Assignment:
Everything in the records must appear again exactly, except the images.

----------------------------------------

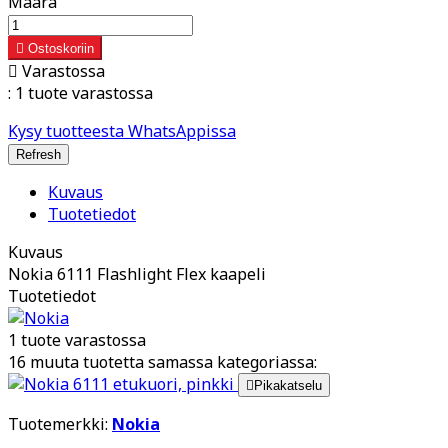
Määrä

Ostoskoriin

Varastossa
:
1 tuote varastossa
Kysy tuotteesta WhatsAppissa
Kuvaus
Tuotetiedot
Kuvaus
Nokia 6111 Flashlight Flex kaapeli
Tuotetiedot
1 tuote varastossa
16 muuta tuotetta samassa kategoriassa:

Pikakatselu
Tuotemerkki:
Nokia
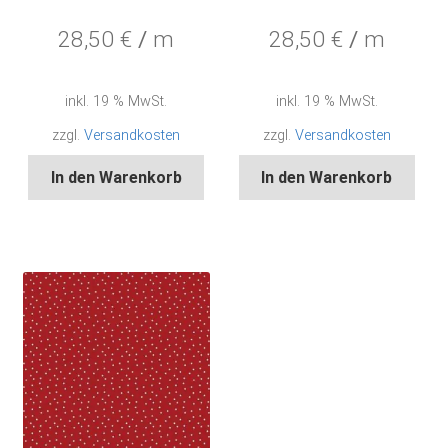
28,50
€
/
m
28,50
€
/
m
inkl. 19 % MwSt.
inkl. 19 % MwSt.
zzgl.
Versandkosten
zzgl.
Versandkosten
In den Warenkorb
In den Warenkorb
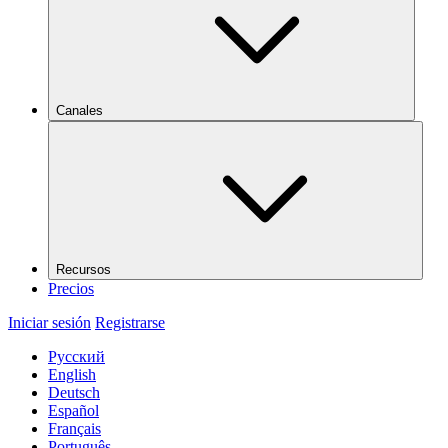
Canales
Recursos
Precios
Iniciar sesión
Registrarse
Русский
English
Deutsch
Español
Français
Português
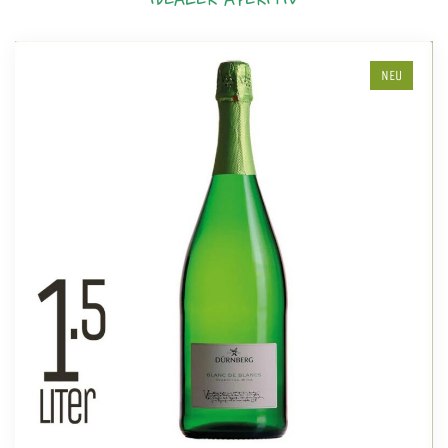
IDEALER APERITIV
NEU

----------------------------------------

Task answer:
Määrä

Ostoskoriin

Varastossa
:
1 tuote varastossa
Kysy tuotteesta WhatsAppissa
Kuvaus
Tuotetiedot
Kuvaus
Nokia 6111 Flashlight Flex kaapeli
Tuotetiedot
1 tuote varastossa
16 muuta tuotetta samassa kategoriassa:

Pikakatselu
Tuotemerkki:
Nokia
28,50
€
/
m
28,50
€
/
m
inkl. 19 % MwSt.
inkl. 19 % MwSt.
zzgl.
Versandkosten
zzgl.
Versandkosten
In den Warenkorb
In den Warenkorb
Canales
Recursos
Precios
Iniciar sesión
Registrarse
Русский
English
Deutsch
Español
Français
Português
IDEALER APERITIV
NEU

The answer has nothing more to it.